The hotel agreed to store our luggage while we explored the city (awesome!) and Daddy checked out while I signed the guest book. We then set out to see the fair city for ourselves. I hadn’t realized Verona is on a river, but our time walking along the river over bridges was some of my favorite. We had lunch at an outdoor pizza bistro and then found our first gelato! They served our drinks on ice, which this American really treasured after our days of lukewarm beverages. Our whole day in Verona, the weather was perfection.

blog photo-river in verona

I bought Jeweliet a little bronze magnet that looks like the statue of Juliet. I mailed my letter to Juliet, we browsed shops, took pictures and generally enjoyed ourselves. We also went to The Arena and gave ourselves a tour, which was awesome. The Arena was a precursor to the Roman Colosseum, and construction was started at a mere 15 A.D.It was used for sport, music and gladiator games and has maintained it’s glory. We enjoyed walking up and down the huge steps and finding fossils in the stone.

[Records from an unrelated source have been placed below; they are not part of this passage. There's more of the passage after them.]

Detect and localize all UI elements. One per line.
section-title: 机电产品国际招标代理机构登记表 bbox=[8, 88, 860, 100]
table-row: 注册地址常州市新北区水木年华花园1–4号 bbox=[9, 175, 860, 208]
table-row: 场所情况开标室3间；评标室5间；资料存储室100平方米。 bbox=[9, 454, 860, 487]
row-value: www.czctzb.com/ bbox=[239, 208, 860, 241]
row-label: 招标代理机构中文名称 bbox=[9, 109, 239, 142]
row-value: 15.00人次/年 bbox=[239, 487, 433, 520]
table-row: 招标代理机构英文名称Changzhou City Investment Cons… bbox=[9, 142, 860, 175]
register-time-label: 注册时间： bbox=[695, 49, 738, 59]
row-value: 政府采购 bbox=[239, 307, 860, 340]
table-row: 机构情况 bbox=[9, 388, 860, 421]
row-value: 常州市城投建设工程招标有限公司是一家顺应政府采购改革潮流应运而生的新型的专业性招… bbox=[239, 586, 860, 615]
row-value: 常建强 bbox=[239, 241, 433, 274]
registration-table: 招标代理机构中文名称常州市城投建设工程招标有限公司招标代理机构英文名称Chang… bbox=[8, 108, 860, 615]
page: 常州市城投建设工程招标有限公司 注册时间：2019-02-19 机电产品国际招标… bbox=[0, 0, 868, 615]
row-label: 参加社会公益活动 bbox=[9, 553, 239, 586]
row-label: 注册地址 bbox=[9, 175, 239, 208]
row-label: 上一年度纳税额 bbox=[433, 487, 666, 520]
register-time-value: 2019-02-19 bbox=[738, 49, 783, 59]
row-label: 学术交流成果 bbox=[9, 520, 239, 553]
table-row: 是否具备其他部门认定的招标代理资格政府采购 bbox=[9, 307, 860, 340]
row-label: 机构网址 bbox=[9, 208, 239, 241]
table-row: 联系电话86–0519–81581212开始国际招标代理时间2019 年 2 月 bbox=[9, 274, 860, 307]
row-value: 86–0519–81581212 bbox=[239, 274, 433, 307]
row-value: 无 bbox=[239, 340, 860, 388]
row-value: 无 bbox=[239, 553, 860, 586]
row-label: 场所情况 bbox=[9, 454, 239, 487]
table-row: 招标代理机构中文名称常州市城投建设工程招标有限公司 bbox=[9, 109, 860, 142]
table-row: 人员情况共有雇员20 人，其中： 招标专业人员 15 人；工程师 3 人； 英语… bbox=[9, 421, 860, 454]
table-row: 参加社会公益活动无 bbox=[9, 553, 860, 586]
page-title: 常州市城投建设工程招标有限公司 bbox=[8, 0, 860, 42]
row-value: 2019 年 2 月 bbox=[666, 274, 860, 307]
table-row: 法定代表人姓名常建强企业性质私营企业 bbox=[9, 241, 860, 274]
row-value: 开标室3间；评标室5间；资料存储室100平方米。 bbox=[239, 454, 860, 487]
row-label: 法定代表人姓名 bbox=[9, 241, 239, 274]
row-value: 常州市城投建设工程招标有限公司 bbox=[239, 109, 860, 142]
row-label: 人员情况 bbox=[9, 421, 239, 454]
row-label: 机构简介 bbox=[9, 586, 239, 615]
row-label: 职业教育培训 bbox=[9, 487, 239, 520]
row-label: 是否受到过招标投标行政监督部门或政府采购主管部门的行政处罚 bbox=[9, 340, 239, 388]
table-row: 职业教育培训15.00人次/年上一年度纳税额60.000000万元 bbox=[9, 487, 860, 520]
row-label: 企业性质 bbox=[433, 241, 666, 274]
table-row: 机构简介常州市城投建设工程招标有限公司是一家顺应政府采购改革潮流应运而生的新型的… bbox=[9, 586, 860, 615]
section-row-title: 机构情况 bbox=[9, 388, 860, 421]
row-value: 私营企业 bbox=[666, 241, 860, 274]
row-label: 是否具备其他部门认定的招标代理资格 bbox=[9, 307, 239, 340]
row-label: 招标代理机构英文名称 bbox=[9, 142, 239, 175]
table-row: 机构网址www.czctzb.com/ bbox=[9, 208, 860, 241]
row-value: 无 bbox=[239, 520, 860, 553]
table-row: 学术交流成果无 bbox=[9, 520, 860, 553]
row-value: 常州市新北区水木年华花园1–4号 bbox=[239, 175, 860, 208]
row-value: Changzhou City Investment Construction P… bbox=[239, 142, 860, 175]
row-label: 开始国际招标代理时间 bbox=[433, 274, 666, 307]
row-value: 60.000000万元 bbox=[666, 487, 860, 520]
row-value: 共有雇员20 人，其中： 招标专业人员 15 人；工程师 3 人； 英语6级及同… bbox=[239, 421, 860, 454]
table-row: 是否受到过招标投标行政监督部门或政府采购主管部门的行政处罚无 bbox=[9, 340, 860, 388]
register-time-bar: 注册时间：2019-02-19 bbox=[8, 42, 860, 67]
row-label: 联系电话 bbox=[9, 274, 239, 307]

blog photo-letter to juliet

We saw Saint Anastasia’s church from every angle as we explored the city, so we finally bought passage and toured inside. Wow! It was incredibly ornate and glorious, but almost equally creepy. It is very sad to me to think some people believe gold and silver and art and candlelight cause God to hear our prayers. We also saw Saint Ferma’s from outside, and I thought it was really lovely.

blog photo-the arena

It was near Saint Ferma’s that we had to catch our bus to the (big) train station to catch our train to Venice that evening. Thanks to a friendly nun, we caught the correct bus! We took a short ride from Verona to Venice and watched the vineyards go by. As we were boarding, guess who we saw hop on? Veriato, of course! He was like the little bug you look for on each page of a picture book. ;)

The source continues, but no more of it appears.